Scholtenhof hilft Petershof

Dinslaken/Duisburg..  Alljährlich betreiben die Damen des Lionsclub Dinslaken auf dem Weihnachtsmarkt Scholtenhof das Scholtenhofcafe. Der Erlös geht stets an einen sozialen Zweck in der Umgebung. Insgesamt konnten beim letzten Weihnachtsmarkt 5000 Euro erwirtschaftet werden, die nun einen würdigen Empfänger fanden. Der Petershof als Sozialpastorales Zentrum liegt mitten in einem Stadtteil „mit besonderem Erneuerungsbedarf“ in Duisburg-Marxloh. Besonderer Schwerpunkt der Arbeit von Pater Oliver Potschien der Abtei Hamborn, Sr. Ursula Preußer und engagierten Helfern bilden Kinder von Neueinwanderern und Flüchtlingen. Erste Eingliederungs- und Orientierungshilfen werden angeboten. Aufgrund der nach wie vor hohen Rate von Kindern aus Ländern wie Bulgarien und Rumänien, die noch nicht in das Bildungssystem integriert sind, zählt die Begleitung und Beratung bei Schulanmeldungen und die Weitervermittlung an weitere Beratungsstellen zu einer der Hauptaufgaben. „Darüber hinaus ist das Ziel, die Kinder von der Straße zu holen, sie sinnvoll zu beschäftigen“, so Pater Oliver.

Aktuell möchten im alten Pfarrhaus St.
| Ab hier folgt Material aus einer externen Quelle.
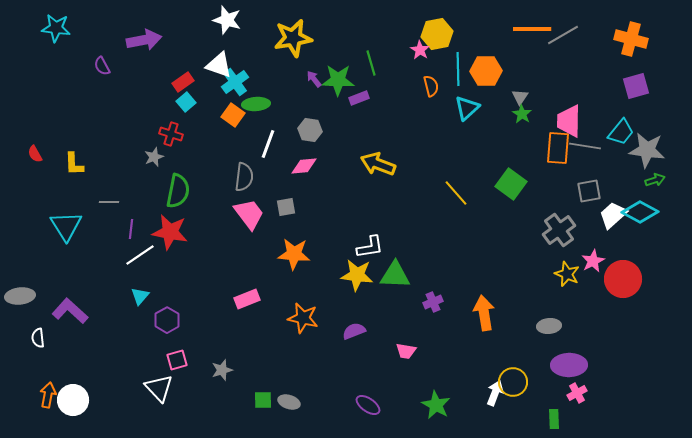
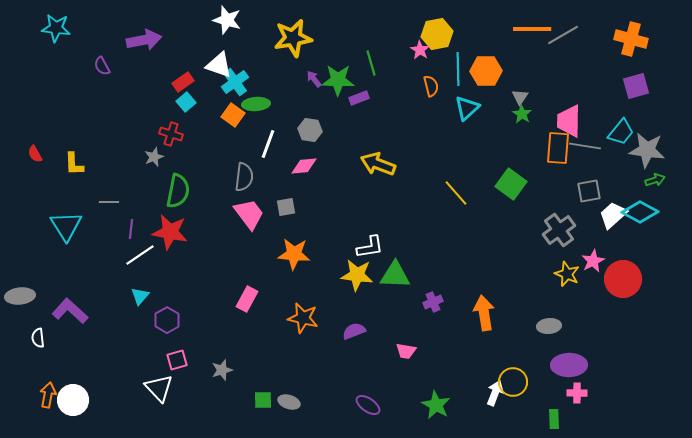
pink rectangle at (247, 299): rotated 40 degrees counterclockwise
pink cross at (577, 393): rotated 30 degrees clockwise
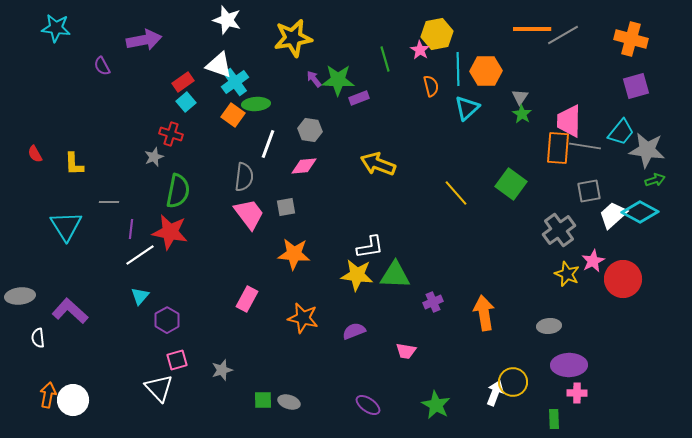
green line at (371, 63): moved 14 px right, 4 px up
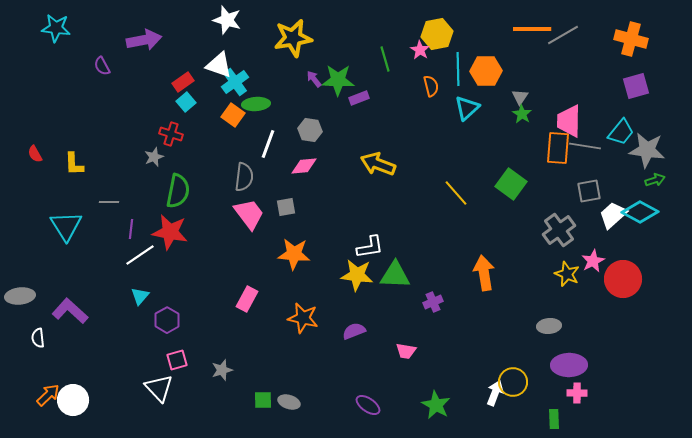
orange arrow at (484, 313): moved 40 px up
orange arrow at (48, 395): rotated 35 degrees clockwise
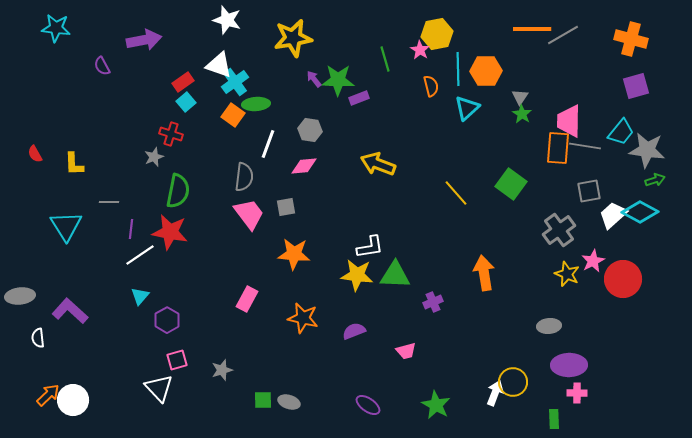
pink trapezoid at (406, 351): rotated 25 degrees counterclockwise
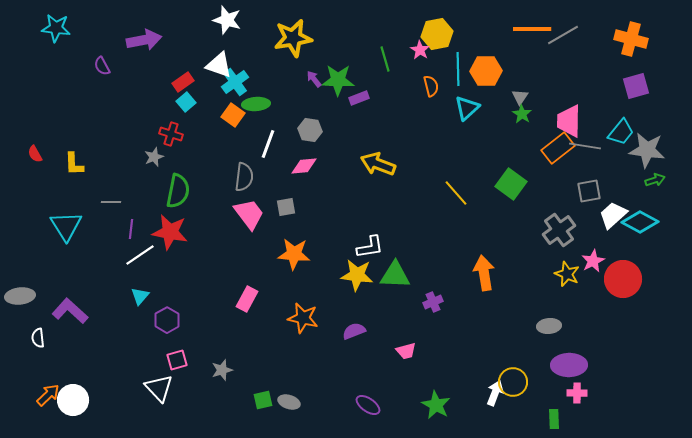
orange rectangle at (558, 148): rotated 48 degrees clockwise
gray line at (109, 202): moved 2 px right
cyan diamond at (640, 212): moved 10 px down
green square at (263, 400): rotated 12 degrees counterclockwise
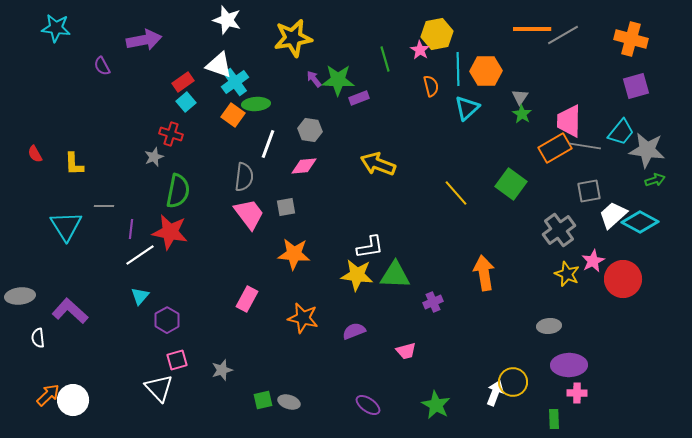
orange rectangle at (558, 148): moved 3 px left; rotated 8 degrees clockwise
gray line at (111, 202): moved 7 px left, 4 px down
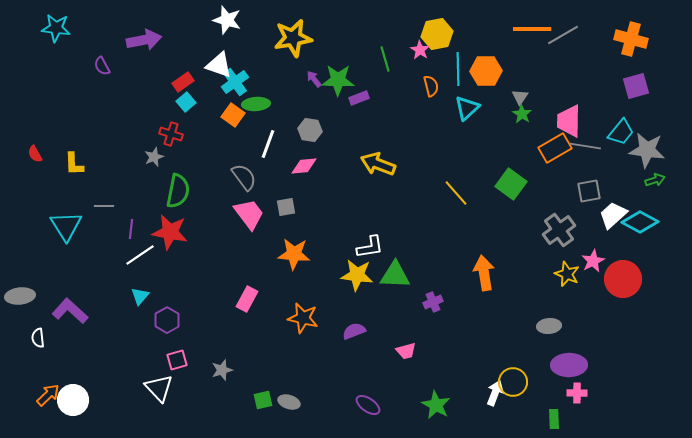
gray semicircle at (244, 177): rotated 44 degrees counterclockwise
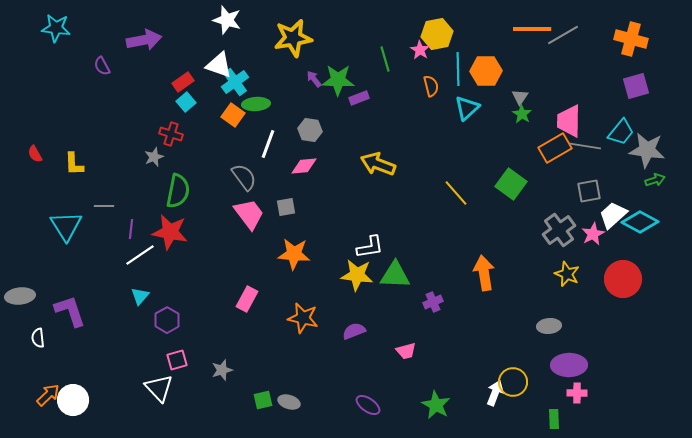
pink star at (593, 261): moved 27 px up
purple L-shape at (70, 311): rotated 30 degrees clockwise
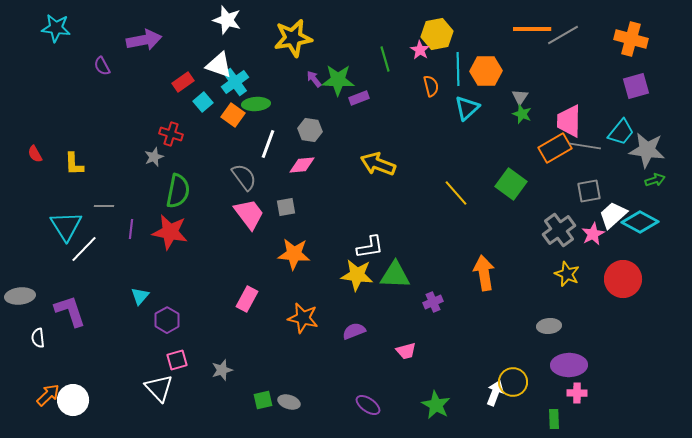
cyan square at (186, 102): moved 17 px right
green star at (522, 114): rotated 12 degrees counterclockwise
pink diamond at (304, 166): moved 2 px left, 1 px up
white line at (140, 255): moved 56 px left, 6 px up; rotated 12 degrees counterclockwise
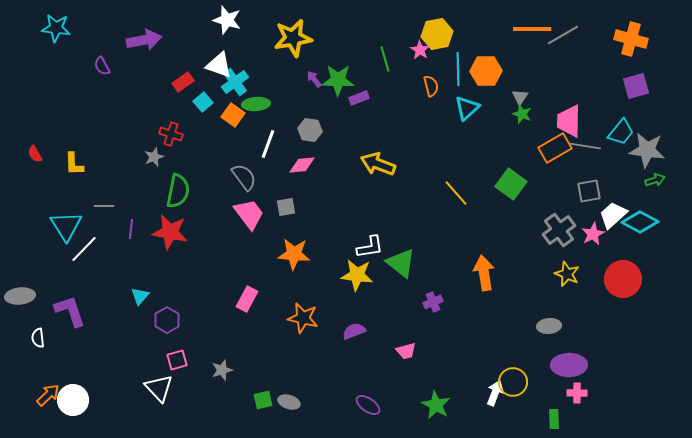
green triangle at (395, 275): moved 6 px right, 12 px up; rotated 36 degrees clockwise
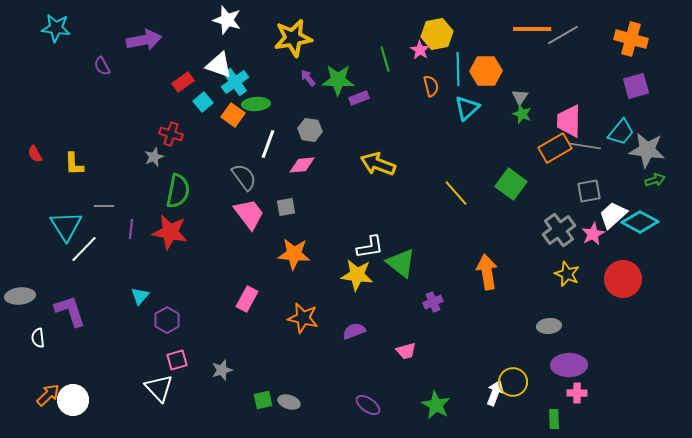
purple arrow at (314, 79): moved 6 px left, 1 px up
orange arrow at (484, 273): moved 3 px right, 1 px up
Peter ein ehrenamtlich tätiger Musiker sowie OberstufenSchüler unter anderem musische und kreative Zeiten anbieten. Dazu soll der Keller des Pfarrhauses als „Jugendheim“ eingerichtet werden. Gedacht wird hier auch an einen Raum zum nachmittäglichen Spielen und Basteln.

„Unsere Spende kommt hier genau an die richtige Stelle,“ so Ulrike Rappers, die Organisatorin des letztjährigen Cafes. „Für uns ist es wichtig auch zu sehen, was mit dem Geld geschieht“.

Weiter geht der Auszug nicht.